I’m a forty-something Microsoft SQL Server DBA of 15+ years, a devoted husband, and a father of three young boys. I have been a DBA at a public university, at a major bank, at a healthcare system, and I now work as a remote DBA with customers across the United States. I write and speak primarily about the tips and tricks that I discover along my SQL Server journey.
From the newly released SQL 2012 Books Online documentation:
This note shows that as of SQL Server 2012, which will be Release-To-Manufacturing (RTM) effective 04/01/2012, Database Mirroring will be marked as deprecated. What does this mean? As the note states, the feature will be removed in a future version of the SQL Server product and as such should not be used in any planned development for the future. The feature *will* work in SQL Server 2012, but will be removed at some point after that.
There are two different types of deprecation for SQL Server features – “Features Not Supported in the Next Version of SQL Server” and “Features Not Supported in a Future Version of SQL Server.” In this case, the Next Version is whatever comes after SQL 2012 (for our purposes we will call this version SQL 201X), while a “Future Version” means some version after that (SQL 201x+1). Specifically, features not supported in a future version means “The following SQL Server Database Engine features are supported in the next version of SQL Server, but will be removed in a later version. The specific version of SQL Server has not been determined.”

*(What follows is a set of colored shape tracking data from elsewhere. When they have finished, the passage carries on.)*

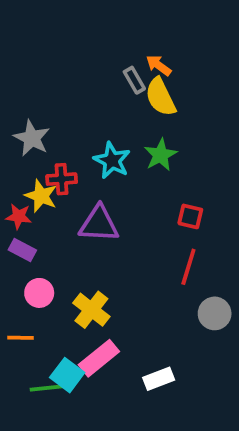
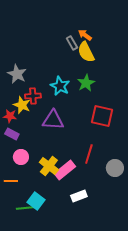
red square: (190, 216) -> (102, 116), size x1.6
red line: (188, 267) -> (89, 154), moved
pink rectangle: (99, 358) -> (65, 170), moved
white rectangle: (159, 379) -> (79, 196), moved

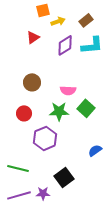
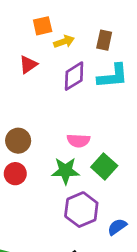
brown rectangle: (86, 20) -> (104, 40), turned -40
brown circle: (32, 82) -> (18, 141), moved
purple hexagon: (45, 138) -> (81, 210), moved

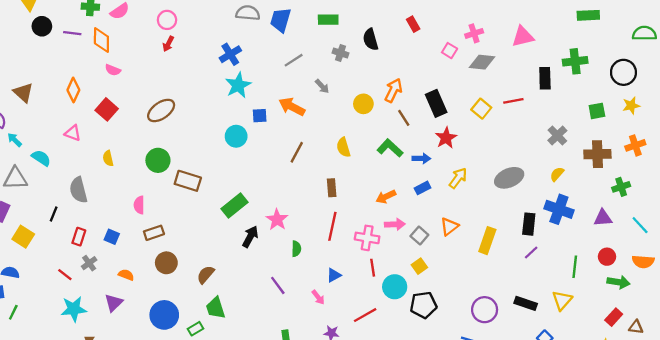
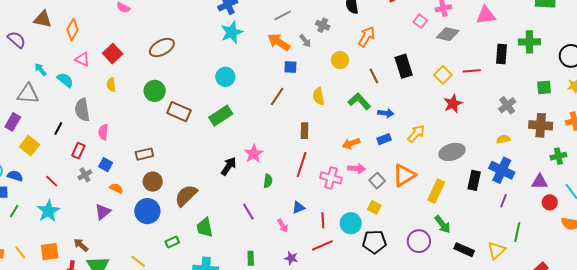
gray cross: (340, 53) -> (323, 25), moved
orange diamond: (73, 90) -> (73, 30), moved
orange arrow: (393, 90) -> (367, 37), moved
brown triangle: (23, 92) -> (43, 19), turned -36
orange arrow: (292, 107) -> (279, 42), moved
red square: (107, 109) -> (113, 54), moved
blue square: (260, 116) -> (290, 67), moved
red star: (446, 138) -> (453, 104), moved
cyan arrow: (15, 140) -> (41, 69), moved
cyan semicircle: (41, 158) -> (65, 80), moved
yellow semicircle: (557, 174) -> (503, 139), turned 32
gray ellipse: (509, 178) -> (452, 152), moved
pink semicircle: (139, 205) -> (103, 132), moved
green rectangle: (234, 205) -> (221, 116), moved
orange triangle: (449, 227) -> (404, 175), size x1.4
blue square: (112, 237) -> (106, 165), moved
purple line: (531, 252) -> (504, 201), moved, turned -32
red circle: (607, 257) -> (550, 202), moved
yellow square: (419, 266) -> (374, 207), turned -32
green line: (575, 267) -> (517, 232), moved
red line: (373, 268) -> (323, 220), moved
red line: (65, 275) -> (52, 181), moved
brown semicircle: (206, 275) -> (186, 195), size x1.4
green arrow: (618, 282) -> (443, 224), moved, turned 36
green trapezoid: (216, 308) -> (205, 227), moved
cyan star: (74, 309) -> (48, 211), moved, turned -30
purple circle: (485, 310) -> (419, 241), moved
blue circle: (164, 315) -> (147, 211), moved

Microsoft publishes a list of both groups of features here, and Database Mirroring is on the “Future Version” list:
This means Database Mirroring will work in SQL 2012 and in the following version SQL 201X, but its status for the next version (SQL 201x+1) is unknown at this time, and will be unknown until the release of SQL 201X and the accompanying deprecation lists for that version. Microsoft is very heavily advertising the AlwaysOn functionality that is replacing mirroring (as shown above) so mirroring will very likely be removed in the first Future Version (SQL 201X+1).
What does this mean? Any new system development and design from this point forward needs to allow for the fact that Microsoft will probably not support Database Mirroring in the next five to six years, and since many systems live far beyond five to six years it is important to investigate AlwaysOn Availability Groups as a replacement for Mirroring, even if mirroring will be implemented in the short-term. This awareness needs to be especially present when designing systems for the current version of SQL Server (2012) but is also relevant for systems being built for older versions of the product (SQL 2008 and 2008R2) as they may well live long enough to be upgraded in the future to a version of SQL Server that no longer supports Database Mirroring.